Il fallait interroger l’affectation émotionnelle ressentie face à un androïde en regard de « Les trois sœurs version Androïde » et « Sayonara ver.2 » de Oriza Hirata. Emmanuel Alloa a donc invité Françoise Dastur pour explorer philosophiquement la question du corps.

Au même titre que les humains, les robots possèdent un corps, un organisme observable et reconnaissable. Ils ressemblent à des individus et comme eux ils répondent. Ils peuvent jouer un texte une fois programmé et se fondre à l’intérieur d’une pièce de théâtre. Dés lors une question reste en suspend : qu’est ce qui différencie l’homme de l’androïde ? Est-ce l’âme humaine, son supposé esprit à l’inverse de son corps pouvant être substitué et rendu vraisemblable par un androïde ?

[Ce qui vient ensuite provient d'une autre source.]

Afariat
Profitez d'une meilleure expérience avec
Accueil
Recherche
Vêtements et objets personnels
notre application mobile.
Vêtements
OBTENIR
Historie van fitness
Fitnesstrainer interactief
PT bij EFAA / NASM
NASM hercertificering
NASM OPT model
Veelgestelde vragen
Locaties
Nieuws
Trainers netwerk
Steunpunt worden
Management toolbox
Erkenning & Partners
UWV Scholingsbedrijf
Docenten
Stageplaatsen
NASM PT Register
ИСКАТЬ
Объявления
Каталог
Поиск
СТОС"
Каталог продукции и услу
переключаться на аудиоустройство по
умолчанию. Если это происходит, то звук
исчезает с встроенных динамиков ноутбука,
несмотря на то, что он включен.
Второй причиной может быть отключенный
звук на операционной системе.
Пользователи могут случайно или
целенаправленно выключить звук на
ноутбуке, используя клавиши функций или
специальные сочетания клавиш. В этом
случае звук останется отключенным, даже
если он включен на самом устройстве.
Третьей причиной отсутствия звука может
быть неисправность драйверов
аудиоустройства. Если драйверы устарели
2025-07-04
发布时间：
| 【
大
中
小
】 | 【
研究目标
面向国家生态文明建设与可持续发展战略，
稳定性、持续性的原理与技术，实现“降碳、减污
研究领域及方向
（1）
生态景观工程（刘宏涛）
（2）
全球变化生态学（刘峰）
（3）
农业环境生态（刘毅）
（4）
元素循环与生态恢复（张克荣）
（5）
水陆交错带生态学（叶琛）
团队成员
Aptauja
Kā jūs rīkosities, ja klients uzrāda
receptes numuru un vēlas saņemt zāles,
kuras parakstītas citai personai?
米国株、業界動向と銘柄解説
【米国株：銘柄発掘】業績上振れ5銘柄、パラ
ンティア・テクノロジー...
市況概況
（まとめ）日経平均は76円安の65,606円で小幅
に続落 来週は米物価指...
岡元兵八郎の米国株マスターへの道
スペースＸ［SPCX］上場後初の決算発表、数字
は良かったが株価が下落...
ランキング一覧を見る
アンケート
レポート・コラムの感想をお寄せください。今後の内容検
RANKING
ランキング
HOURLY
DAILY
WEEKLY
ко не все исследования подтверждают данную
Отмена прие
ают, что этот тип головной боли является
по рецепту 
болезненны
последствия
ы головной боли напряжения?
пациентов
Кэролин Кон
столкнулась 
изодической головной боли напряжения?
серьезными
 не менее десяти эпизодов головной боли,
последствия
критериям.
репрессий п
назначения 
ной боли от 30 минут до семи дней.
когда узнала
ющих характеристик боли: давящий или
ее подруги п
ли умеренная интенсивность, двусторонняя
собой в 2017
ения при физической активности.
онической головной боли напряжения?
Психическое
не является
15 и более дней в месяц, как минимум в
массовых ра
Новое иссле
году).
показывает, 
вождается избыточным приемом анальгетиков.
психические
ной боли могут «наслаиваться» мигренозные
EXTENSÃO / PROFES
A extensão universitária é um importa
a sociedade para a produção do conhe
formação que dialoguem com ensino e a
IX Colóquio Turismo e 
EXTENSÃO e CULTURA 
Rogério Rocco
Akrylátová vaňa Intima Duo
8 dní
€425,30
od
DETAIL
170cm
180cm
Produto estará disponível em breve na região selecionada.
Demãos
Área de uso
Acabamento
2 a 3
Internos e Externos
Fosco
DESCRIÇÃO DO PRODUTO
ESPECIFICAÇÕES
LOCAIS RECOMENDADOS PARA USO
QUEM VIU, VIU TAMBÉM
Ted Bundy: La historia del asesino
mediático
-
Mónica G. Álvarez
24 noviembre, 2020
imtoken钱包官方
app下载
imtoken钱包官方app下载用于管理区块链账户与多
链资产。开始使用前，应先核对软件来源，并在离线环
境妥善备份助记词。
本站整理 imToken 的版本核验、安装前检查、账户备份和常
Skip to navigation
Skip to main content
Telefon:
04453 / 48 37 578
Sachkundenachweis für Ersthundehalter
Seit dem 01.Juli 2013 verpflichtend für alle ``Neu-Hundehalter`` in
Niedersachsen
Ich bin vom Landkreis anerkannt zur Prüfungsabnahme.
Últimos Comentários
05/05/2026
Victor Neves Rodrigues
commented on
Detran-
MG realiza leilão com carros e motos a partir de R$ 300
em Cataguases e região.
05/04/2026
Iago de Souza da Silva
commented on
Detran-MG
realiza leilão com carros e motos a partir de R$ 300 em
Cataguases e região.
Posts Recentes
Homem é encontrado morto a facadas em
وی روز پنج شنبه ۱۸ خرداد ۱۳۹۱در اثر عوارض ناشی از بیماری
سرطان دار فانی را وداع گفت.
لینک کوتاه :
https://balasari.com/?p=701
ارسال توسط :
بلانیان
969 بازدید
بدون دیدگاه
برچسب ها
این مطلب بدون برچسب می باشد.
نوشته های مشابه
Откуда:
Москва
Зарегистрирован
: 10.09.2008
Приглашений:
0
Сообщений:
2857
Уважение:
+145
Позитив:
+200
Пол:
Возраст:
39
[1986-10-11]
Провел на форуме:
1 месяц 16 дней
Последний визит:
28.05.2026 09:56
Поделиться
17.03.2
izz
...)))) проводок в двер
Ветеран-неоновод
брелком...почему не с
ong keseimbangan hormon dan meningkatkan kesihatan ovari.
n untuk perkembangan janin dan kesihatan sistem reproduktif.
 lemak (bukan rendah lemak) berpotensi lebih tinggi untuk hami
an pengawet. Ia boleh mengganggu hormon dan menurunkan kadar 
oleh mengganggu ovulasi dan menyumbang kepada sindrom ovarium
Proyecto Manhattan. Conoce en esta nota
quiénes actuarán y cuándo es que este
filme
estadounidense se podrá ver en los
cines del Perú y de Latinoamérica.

« Corps, chose insensé » tel fut le titre de cette rencontre et son point de départ. Françoise Dastur est partie du dualisme platonicien et de son opposition radicale entre l’âme et le corps. Pour Platon, l’âme est comme l’antithèse du corps. Elle est invisible, de nature divine, immuable, immortelle. Le corps lui, ne peut que corrompre l’âme par ses appétits. Du corps naît le trouble, il est appréhendé par Platon tel l’étranger à la vie de l’esprit, tel un frein à son épanouissement. Derrière le corps, ce sont les sens que condamne Platon. Au même titre que le corps, ils ne peuvent offrir aucun objet durable pour la connaissance. Ainsi pour accéder à la vérité et s’engager à l’intérieur d’une existence à la hauteur de l’âme, il faut les faire taire et dompter autant que possible le corps, désigné par Platon comme le « tombeau » de l’âme. La philosophie aura pour but, autant que faire se peut, à détacher l’âme des faux-semblants du corps. Le philosophe devra maitriser ses appétits en imposant un gouvernement qui rétablira la véritable hiérarchie des valeurs. Il se consacrera à une existence véritable dans la recherche de la sagesse et dans l’oublie des contingences matérielles.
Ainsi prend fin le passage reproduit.